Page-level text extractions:
________
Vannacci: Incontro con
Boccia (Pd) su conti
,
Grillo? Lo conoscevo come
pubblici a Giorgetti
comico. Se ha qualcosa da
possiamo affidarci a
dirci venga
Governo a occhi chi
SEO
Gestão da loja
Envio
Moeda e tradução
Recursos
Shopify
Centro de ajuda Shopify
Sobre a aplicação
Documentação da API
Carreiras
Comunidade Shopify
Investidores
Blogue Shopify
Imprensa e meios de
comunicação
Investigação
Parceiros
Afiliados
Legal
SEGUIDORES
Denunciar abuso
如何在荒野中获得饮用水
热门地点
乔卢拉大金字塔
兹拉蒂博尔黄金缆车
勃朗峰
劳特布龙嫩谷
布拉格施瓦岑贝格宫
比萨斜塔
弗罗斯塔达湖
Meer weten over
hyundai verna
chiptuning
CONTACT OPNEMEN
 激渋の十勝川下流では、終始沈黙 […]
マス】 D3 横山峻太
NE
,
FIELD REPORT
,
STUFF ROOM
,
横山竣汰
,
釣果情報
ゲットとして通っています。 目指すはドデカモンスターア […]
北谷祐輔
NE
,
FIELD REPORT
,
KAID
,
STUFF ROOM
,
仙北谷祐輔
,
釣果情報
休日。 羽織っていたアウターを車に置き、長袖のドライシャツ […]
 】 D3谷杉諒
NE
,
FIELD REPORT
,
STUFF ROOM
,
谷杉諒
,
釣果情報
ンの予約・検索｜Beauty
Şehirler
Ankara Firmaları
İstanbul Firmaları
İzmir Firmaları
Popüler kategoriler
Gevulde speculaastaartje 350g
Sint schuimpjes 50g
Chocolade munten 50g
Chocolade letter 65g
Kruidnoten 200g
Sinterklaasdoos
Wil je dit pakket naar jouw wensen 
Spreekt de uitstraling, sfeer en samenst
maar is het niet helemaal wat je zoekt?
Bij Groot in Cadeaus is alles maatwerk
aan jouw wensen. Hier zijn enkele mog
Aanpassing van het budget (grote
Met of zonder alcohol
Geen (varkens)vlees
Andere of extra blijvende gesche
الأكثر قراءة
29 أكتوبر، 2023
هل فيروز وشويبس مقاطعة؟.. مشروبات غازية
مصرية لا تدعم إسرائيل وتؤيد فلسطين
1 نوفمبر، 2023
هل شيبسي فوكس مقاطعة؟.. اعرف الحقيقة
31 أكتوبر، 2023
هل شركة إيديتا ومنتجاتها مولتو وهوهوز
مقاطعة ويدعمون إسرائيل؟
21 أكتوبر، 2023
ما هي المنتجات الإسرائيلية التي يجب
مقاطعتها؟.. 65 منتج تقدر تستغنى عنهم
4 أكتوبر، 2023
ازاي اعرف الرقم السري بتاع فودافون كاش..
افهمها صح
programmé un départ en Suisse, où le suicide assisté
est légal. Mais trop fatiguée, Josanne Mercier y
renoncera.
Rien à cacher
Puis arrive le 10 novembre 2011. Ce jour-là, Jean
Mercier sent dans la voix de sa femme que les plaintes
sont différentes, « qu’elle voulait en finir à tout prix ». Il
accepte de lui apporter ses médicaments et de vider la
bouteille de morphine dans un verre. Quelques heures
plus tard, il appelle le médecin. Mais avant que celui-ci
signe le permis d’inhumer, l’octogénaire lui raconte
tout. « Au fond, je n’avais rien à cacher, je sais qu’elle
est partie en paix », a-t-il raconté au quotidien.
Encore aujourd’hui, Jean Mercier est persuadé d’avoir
________
WHAT TO WORK ON: Retype exactly the lines of the data above that fall between the line with "Popüler kategoriler" and the line with "signe le permis", inclusive, and add nothing.

TASK SOLUTION:
Popüler kategoriler
Gevulde speculaastaartje 350g
Sint schuimpjes 50g
Chocolade munten 50g
Chocolade letter 65g
Kruidnoten 200g
Sinterklaasdoos
Wil je dit pakket naar jouw wensen 
Spreekt de uitstraling, sfeer en samenst
maar is het niet helemaal wat je zoekt?
Bij Groot in Cadeaus is alles maatwerk
aan jouw wensen. Hier zijn enkele mog
Aanpassing van het budget (grote
Met of zonder alcohol
Geen (varkens)vlees
Andere of extra blijvende gesche
الأكثر قراءة
29 أكتوبر، 2023
هل فيروز وشويبس مقاطعة؟.. مشروبات غازية
مصرية لا تدعم إسرائيل وتؤيد فلسطين
1 نوفمبر، 2023
هل شيبسي فوكس مقاطعة؟.. اعرف الحقيقة
31 أكتوبر، 2023
هل شركة إيديتا ومنتجاتها مولتو وهوهوز
مقاطعة ويدعمون إسرائيل؟
21 أكتوبر، 2023
ما هي المنتجات الإسرائيلية التي يجب
مقاطعتها؟.. 65 منتج تقدر تستغنى عنهم
4 أكتوبر، 2023
ازاي اعرف الرقم السري بتاع فودافون كاش..
افهمها صح
programmé un départ en Suisse, où le suicide assisté
est légal. Mais trop fatiguée, Josanne Mercier y
renoncera.
Rien à cacher
Puis arrive le 10 novembre 2011. Ce jour-là, Jean
Mercier sent dans la voix de sa femme que les plaintes
sont différentes, « qu’elle voulait en finir à tout prix ». Il
accepte de lui apporter ses médicaments et de vider la
bouteille de morphine dans un verre. Quelques heures
plus tard, il appelle le médecin. Mais avant que celui-ci
signe le permis d’inhumer, l’octogénaire lui raconte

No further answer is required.